The FDA has approved satralizumab-mwge (Enspryng; Genentech) for the treatment of neuromyelitis optica spectrum disorder (MNOSD) in adults who are anti-aquaporin-4 (AQP4) antibody-positive, making it the third approved treatment for the disorder.
The drug received fast track designation to address the unmet medical need for MNOSD; it was approved by the agency in just over a year.
NMOSD, a rare autoimmune disease, affects an estimated 4000 to 8000 Americans. Patients with NMOSD exhibit changes to the immune system, in which it mistakenly attacks healthy cells and proteins in the body, most often within the optic nerves and spinal cord. Antibodies binding to the AQP4 protein may activate subsequent immune system components directing to inflammation and damage to the central nervous system.
It is typical in those with NMOSD to experience attacks of optic neuritis, leading to eye pain and vision loss; about 50% of patients with NMOSD suffer permanent visual impairment and paralysis.
The approval was based on two 96-week clinical studies evaluating the safety and efficacy of satralizumab-mwge. The first study incorporated 95 adult patients with NMOSD who showed the presence of antibodies against AQP4 (anti-AQP4 positive). According to the results, satralizumab-mwge reduced the number of NMOSD relapses by 74% in patients who were anti-AQP4 positive compared with placebo.
The second study incorporated 76 patients; 52 patients were anti-AQP4 positive. Satralizumab-mwge similarly showed reduced relapse rates in anti-AQP4 positive patients; in this study, the number of relapses diminished by 78% compared with placebo treatment.

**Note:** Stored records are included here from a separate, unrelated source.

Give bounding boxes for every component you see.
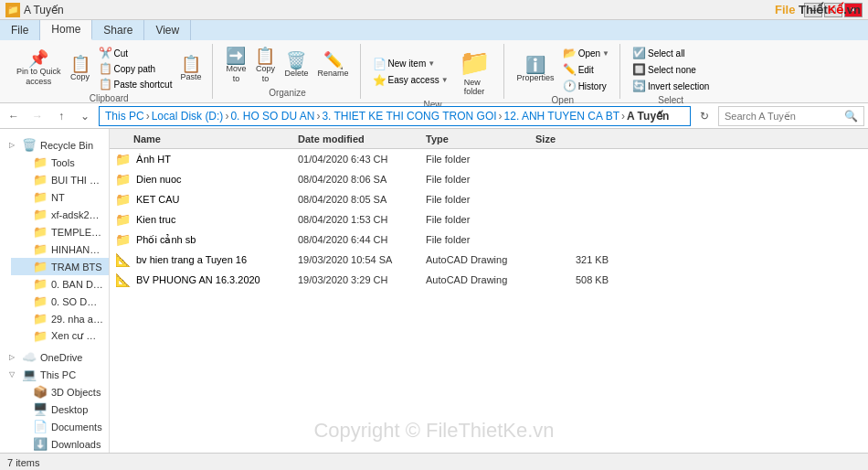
sidebar-item-tram-bts[interactable]: 📁 TRAM BTS [11, 258, 109, 275]
recent-button[interactable]: ⌄ [75, 106, 95, 126]
tab-view[interactable]: View [144, 20, 191, 40]
sidebar-item-this-pc[interactable]: ▽ 💻 This PC [0, 366, 109, 383]
select-group: ☑️ Select all 🔲 Select none 🔄 Invert sel… [622, 44, 719, 99]
column-name[interactable]: Name [115, 134, 298, 144]
back-button[interactable]: ← [4, 106, 24, 126]
sidebar-item-hinhanh[interactable]: 📁 HINHANH BC ... [11, 240, 109, 258]
sidebar-item-xen-cu[interactable]: 📁 Xen cư Quảng Ch... [11, 327, 109, 345]
column-type[interactable]: Type [426, 134, 535, 144]
table-row[interactable]: 📁 Phối cảnh sb 08/04/2020 6:44 CH File f… [110, 230, 868, 250]
open-button[interactable]: 📂 Open ▼ [560, 46, 612, 60]
sidebar-item-3d-objects[interactable]: 📦 3D Objects [11, 383, 109, 401]
downloads-icon: ⬇️ [33, 437, 48, 451]
select-all-button[interactable]: ☑️ Select all [630, 46, 712, 60]
3d-objects-icon: 📦 [33, 385, 48, 399]
folder-icon: 📁 [115, 172, 131, 187]
sidebar: ▷ 🗑️ Recycle Bin 📁 Tools 📁 BUI THI HIEN … [0, 129, 110, 453]
history-button[interactable]: 🕐 History [560, 79, 612, 93]
invert-selection-button[interactable]: 🔄 Invert selection [630, 79, 712, 93]
sidebar-item-ban-do-cac[interactable]: 📁 0. BAN DO CAC... [11, 275, 109, 293]
move-to-button[interactable]: ➡️ Moveto [222, 46, 249, 86]
table-row[interactable]: 📁 Dien nuoc 08/04/2020 8:06 SA File fold… [110, 169, 868, 189]
address-path[interactable]: This PC › Local Disk (D:) › 0. HO SO DU … [99, 106, 691, 126]
recycle-bin-icon: 🗑️ [22, 138, 37, 152]
search-input[interactable] [725, 111, 844, 122]
up-button[interactable]: ↑ [51, 106, 71, 126]
select-label: Select [658, 95, 683, 105]
autocad-icon: 📐 [115, 272, 131, 287]
table-row[interactable]: 📐 bv hien trang a Tuyen 16 19/03/2020 10… [110, 250, 868, 270]
forward-button[interactable]: → [27, 106, 48, 126]
new-folder-button[interactable]: 📁 Newfolder [453, 46, 496, 98]
properties-icon: ℹ️ [525, 57, 545, 73]
sidebar-item-nha-anh-tuyen[interactable]: 📁 29. nha anh tuye... [11, 310, 109, 327]
cut-button[interactable]: ✂️ Cut [96, 46, 175, 60]
table-row[interactable]: 📁 KET CAU 08/04/2020 8:05 SA File folder [110, 189, 868, 209]
delete-icon: 🗑️ [286, 52, 306, 69]
open-icon: 📂 [563, 47, 577, 59]
copy-path-button[interactable]: 📋 Copy path [96, 61, 175, 76]
delete-button[interactable]: 🗑️ Delete [281, 50, 312, 80]
column-size[interactable]: Size [535, 134, 609, 144]
sidebar-item-nt[interactable]: 📁 NT [11, 188, 109, 206]
tab-share[interactable]: Share [92, 20, 144, 40]
logo-file: File [775, 3, 795, 16]
select-none-button[interactable]: 🔲 Select none [630, 62, 712, 77]
rename-button[interactable]: ✏️ Rename [314, 50, 353, 80]
table-row[interactable]: 📁 Ảnh HT 01/04/2020 6:43 CH File folder [110, 149, 868, 169]
tab-home[interactable]: Home [40, 20, 92, 40]
copy-icon: 📋 [70, 56, 90, 72]
paste-button[interactable]: 📋 Paste [176, 54, 205, 84]
new-group: 📄 New item ▼ ⭐ Easy access ▼ 📁 Newfolder… [363, 44, 504, 99]
item-count: 7 items [7, 457, 39, 468]
sidebar-item-tools[interactable]: 📁 Tools [11, 154, 109, 171]
new-item-button[interactable]: 📄 New item ▼ [370, 57, 451, 71]
edit-button[interactable]: ✏️ Edit [560, 62, 612, 77]
column-modified[interactable]: Date modified [298, 134, 426, 144]
app-icon: 📁 [5, 3, 20, 17]
search-box[interactable]: 🔍 [718, 106, 864, 126]
easy-access-button[interactable]: ⭐ Easy access ▼ [370, 73, 451, 88]
expand-icon: ▽ [9, 370, 18, 379]
clipboard-buttons: 📌 Pin to Quickaccess 📋 Copy ✂️ Cut 📋 Cop… [13, 46, 205, 91]
paste-shortcut-button[interactable]: 📋 Paste shortcut [96, 77, 175, 91]
path-this-pc[interactable]: This PC [105, 110, 144, 123]
refresh-button[interactable]: ↻ [694, 106, 715, 126]
path-thiet-ke[interactable]: 3. THIET KE THI CONG TRON GOI [322, 110, 496, 123]
logo: File ThiếtKế.vn [775, 3, 861, 16]
file-name-cell: 📁 Kien truc [115, 212, 298, 227]
folder-icon: 📁 [33, 208, 48, 221]
sidebar-item-downloads[interactable]: ⬇️ Downloads [11, 435, 109, 453]
sidebar-item-so-do[interactable]: 📁 0. SO DO TAI DI... [11, 293, 109, 310]
table-row[interactable]: 📁 Kien truc 08/04/2020 1:53 CH File fold… [110, 209, 868, 230]
folder-icon: 📁 [33, 225, 48, 239]
sidebar-item-onedrive[interactable]: ▷ ☁️ OneDrive [0, 348, 109, 366]
sidebar-item-templete[interactable]: 📁 TEMPLETE NH... [11, 223, 109, 240]
clipboard-label: Clipboard [90, 93, 129, 103]
rename-icon: ✏️ [323, 52, 344, 69]
sidebar-item-xf-adsk2019[interactable]: 📁 xf-adsk2019_J... [11, 206, 109, 223]
sidebar-item-bui-thi-hien[interactable]: 📁 BUI THI HIEN ... [11, 171, 109, 188]
select-none-icon: 🔲 [632, 63, 646, 76]
path-local-disk-d[interactable]: Local Disk (D:) [152, 110, 224, 123]
pin-quick-access-button[interactable]: 📌 Pin to Quickaccess [13, 48, 65, 89]
tab-file[interactable]: File [0, 20, 40, 40]
path-ho-so-du-an[interactable]: 0. HO SO DU AN [230, 110, 314, 123]
properties-button[interactable]: ℹ️ Properties [513, 55, 558, 85]
search-icon: 🔍 [844, 110, 858, 123]
sidebar-item-documents[interactable]: 📄 Documents [11, 418, 109, 435]
logo-thiet: Thiết [795, 3, 827, 16]
table-row[interactable]: 📐 BV PHUONG AN 16.3.2020 19/03/2020 3:29… [110, 270, 868, 290]
paste-icon: 📋 [181, 56, 201, 72]
folder-icon: 📁 [33, 242, 48, 256]
this-pc-icon: 💻 [22, 368, 37, 381]
select-all-icon: ☑️ [632, 47, 646, 59]
ribbon: File Home Share View 📌 Pin to Quickacces… [0, 20, 868, 103]
folder-icon: 📁 [33, 190, 48, 204]
sidebar-item-recycle-bin[interactable]: ▷ 🗑️ Recycle Bin [0, 136, 109, 154]
sidebar-item-desktop[interactable]: 🖥️ Desktop [11, 401, 109, 418]
copy-to-button[interactable]: 📋 Copyto [251, 46, 279, 86]
logo-vn: .vn [843, 3, 861, 16]
path-anh-tuyen[interactable]: 12. ANH TUYEN CA BT [504, 110, 620, 123]
copy-button[interactable]: 📋 Copy [67, 54, 94, 84]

“Until last year, there were no FDA-approved treatments for patients with this rare, debilitating and sometimes fatal disease. Now there are three,” said Billy Dunn, MD, director of the Office of Neuroscience in the FDA’s Center for Drug Evaluation and Research. “Today’s approval of Enspryng highlights the FDA’s commitment to rapidly advancing safe and effective therapies for NMOSD and other neurological diseases.”